Veal Stock - cooking recipe

Ingredients
    8 lbs large veal bones, such as leg bones
    2 white onions
    4 whole cloves
    2 large carrots, peeled and coarsely chopped
    3 celery, coarsely chopped
    20 garlic cloves
    2/3 cup tomato paste
    bouquet garni
    1 tablespoon whole black peppercorn
    1 cup water
Preparation
    Preheat an oven to 500\u00b0F Place the veal bones in a roasting pan and roast for 20 minutes.
    Meanwhile, coarsely chop 1 of the onion. Stud the other whole onion with the cloves.
    Remove the pan from the oven and distribute the carrots, chopped and whole onion, celery, garlic and tomato paste evenly over the veal bones. Return to the oven and roast until the vegetables are lightly browned, about 15 minutes.
    Using a slotted spoon, transfer all the contents of the roasting pan to a stockpot. Add the Bouquet garni and peppercorns. Discard the fat from the roasting pan and place the pan over medium heat. When the pan is hot, andd the water and deglaze the pan by stirring to dislodge any browned bits from the pan bottom. Pour the liquid into the stockpot.

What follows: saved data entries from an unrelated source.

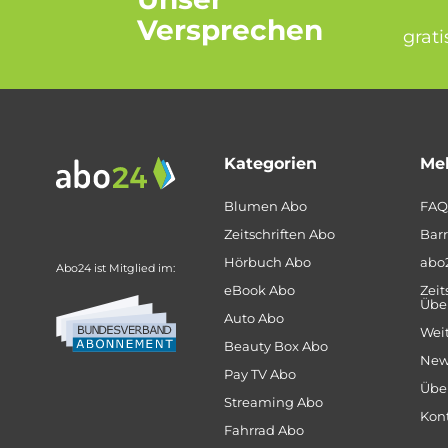
Versprechen
grat
Kategorien
Meh
Blumen Abo
FAQ
Zeitschriften Abo
Barr
Hörbuch Abo
abo
Abo24 ist Mitglied im:
eBook Abo
Zeit
Über
Auto Abo
Weit
Beauty Box Abo
New
Pay TV Abo
Übe
Streaming Abo
Kon
Fahrrad Abo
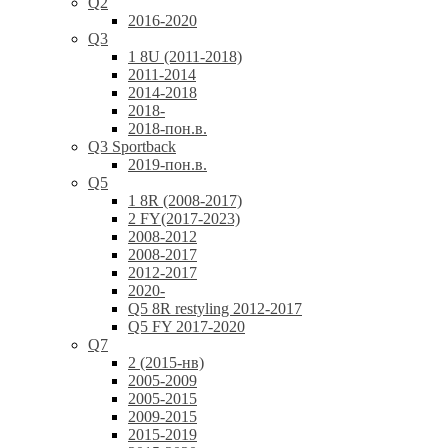
Q2
2016-2020
Q3
1 8U (2011-2018)
2011-2014
2014-2018
2018-
2018-пон.в.
Q3 Sportback
2019-пон.в.
Q5
1 8R (2008-2017)
2 FY(2017-2023)
2008-2012
2008-2017
2012-2017
2020-
Q5 8R restyling 2012-2017
Q5 FY 2017-2020
Q7
2 (2015-нв)
2005-2009
2005-2015
2009-2015
2015-2019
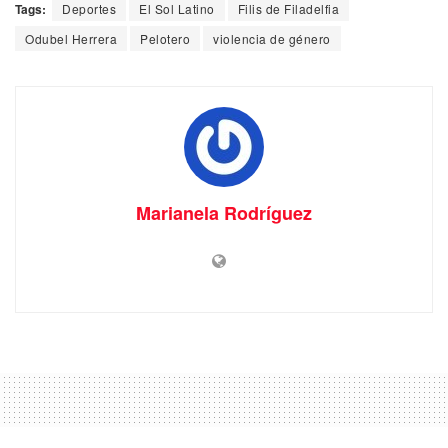
Tags:
Deportes
El Sol Latino
Filis de Filadelfia
Odubel Herrera
Pelotero
violencia de género
Marianela Rodríguez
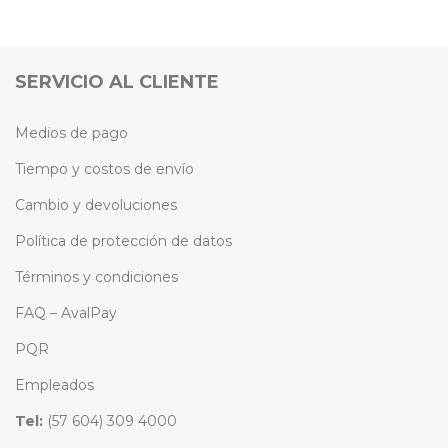
SERVICIO AL CLIENTE
Medios de pago
Tiempo y costos de envío
Cambio y devoluciones
Política de protección de datos
Términos y condiciones
FAQ – AvalPay
PQR
Empleados
Tel:
(57 604) 309 4000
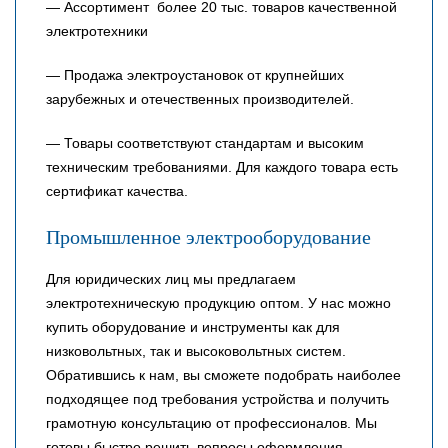
— Ассортимент более 20 тыс. товаров качественной
электротехники
— Продажа электроустановок от крупнейших
зарубежных и отечественных производителей.
— Товары соответствуют стандартам и высоким
техническим требованиями. Для каждого товара есть
сертификат качества.
Промышленное электрооборудование
Для юридических лиц мы предлагаем
электротехническую продукцию оптом. У нас можно
купить оборудование и инструменты как для
низковольтных, так и высоковольтных систем.
Обратившись к нам, вы сможете подобрать наиболее
подходящее под требования устройства и получить
грамотную консультацию от профессионалов. Мы
готовы быстро решить вопросы оформления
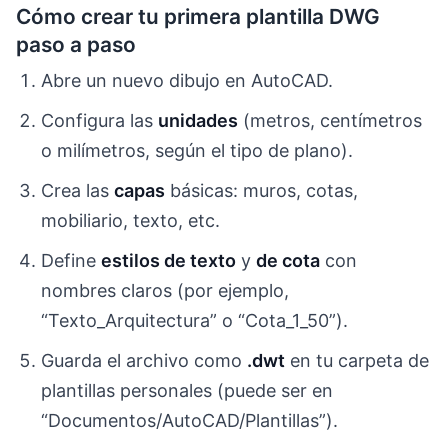
Cómo crear tu primera plantilla DWG
paso a paso
Abre un nuevo dibujo en AutoCAD.
Configura las
unidades
(metros, centímetros
o milímetros, según el tipo de plano).
Crea las
capas
básicas: muros, cotas,
mobiliario, texto, etc.
Define
estilos de texto
y
de cota
con
nombres claros (por ejemplo,
“Texto_Arquitectura” o “Cota_1_50”).
Guarda el archivo como
.dwt
en tu carpeta de
plantillas personales (puede ser en
“Documentos/AutoCAD/Plantillas”).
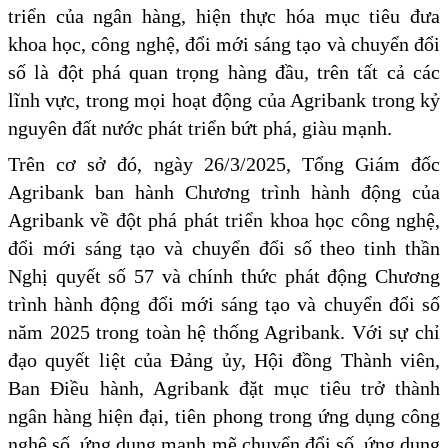
triển của ngân hàng, hiện thực hóa mục tiêu đưa
khoa học, công nghệ, đổi mới sáng tạo và chuyển đổi
số là đột phá quan trọng hàng đầu, trên tất cả các
lĩnh vực, trong mọi hoạt động của Agribank trong kỷ
nguyên đất nước phát triển bứt phá, giàu mạnh.
Trên cơ sở đó, ngày 26/3/2025, Tổng Giám đốc
Agribank ban hành Chương trình hành động của
Agribank về đột phá phát triển khoa học công nghệ,
đổi mới sáng tạo và chuyển đổi số theo tinh thần
Nghị quyết số 57 và chính thức phát động Chương
trình hành động đổi mới sáng tạo và chuyển đổi số
năm 2025 trong toàn hệ thống Agribank. Với sự chỉ
đạo quyết liệt của Đảng ủy, Hội đồng Thành viên,
Ban Điều hành, Agribank đặt mục tiêu trở thành
ngân hàng hiện đại, tiên phong trong ứng dụng công
nghệ số, ứng dụng mạnh mẽ chuyển đổi số, ứng dụng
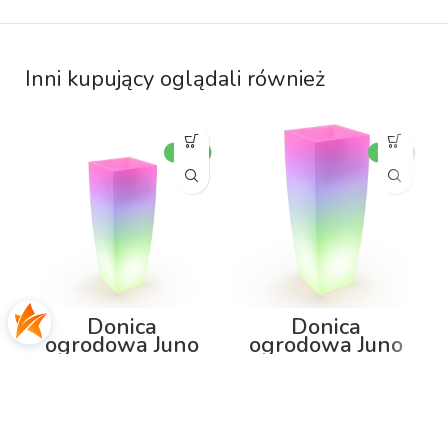
Inni kupujący oglądali również
Donica
Donica
ogrodowa Juno
ogrodowa Juno
75cm z
92cm z
podświetleniem
podświetleniem
RGB
RGB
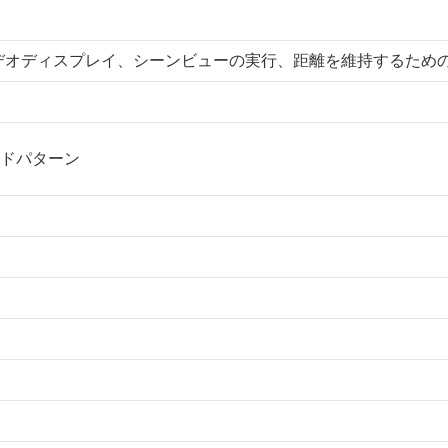
、ビデオディスプレイ、シーンビューの実行、距離を維持するため
モンドパターン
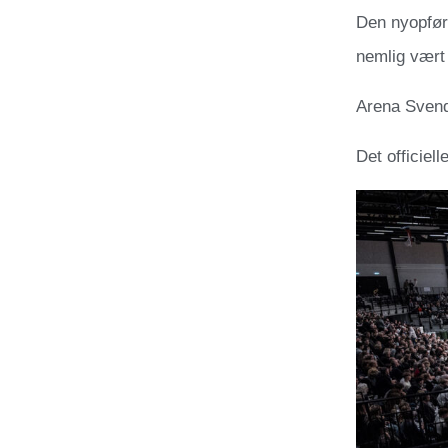
Den nyopført
nemlig vært 
Arena Svendb
Det officiell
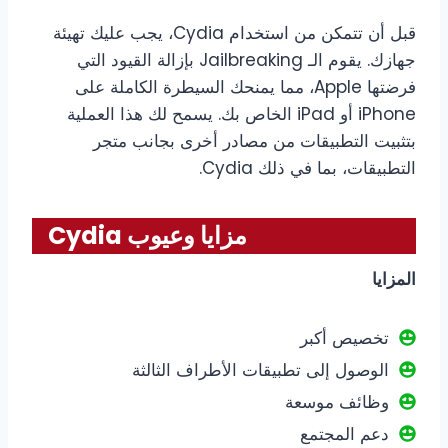
قبل أن تتمكن من استخدام Cydia، يجب عليك تهيئة
جهازك. يقوم الـ Jailbreaking بإزالة القيود التي
فرضتها Apple، مما يمنحك السيطرة الكاملة على
iPhone أو iPad الخاص بك. يسمح لك هذا العملية
بتثبيت التطبيقات من مصادر أخرى بجانب متجر
التطبيقات، بما في ذلك Cydia.
مزايا وعيوب Cydia
المزايا
تخصيص أكبر
الوصول إلى تطبيقات الأطراف الثالثة
وظائف موسعة
دعم المجتمع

    Add water to the stockpot just to cover the ingredients. Bring to a boil and , using a large spoon or wire skinner, skim off any foam that forms on top. Reduce the heat to low, cover and simmer for about 3 hours. Continue to skim off any foam that floats to the top during simmering.
    Strain the stock through a fine-mesh sieve lined with cheesecloth into a clean container. Discard the contents of the sieve.
    Use immediately or let cool, cover and refrigerate for up to 1 week, or freeze for up to 1 month in small freezer bags. Lift off any solidified fat from the surface of the chilled stock before using.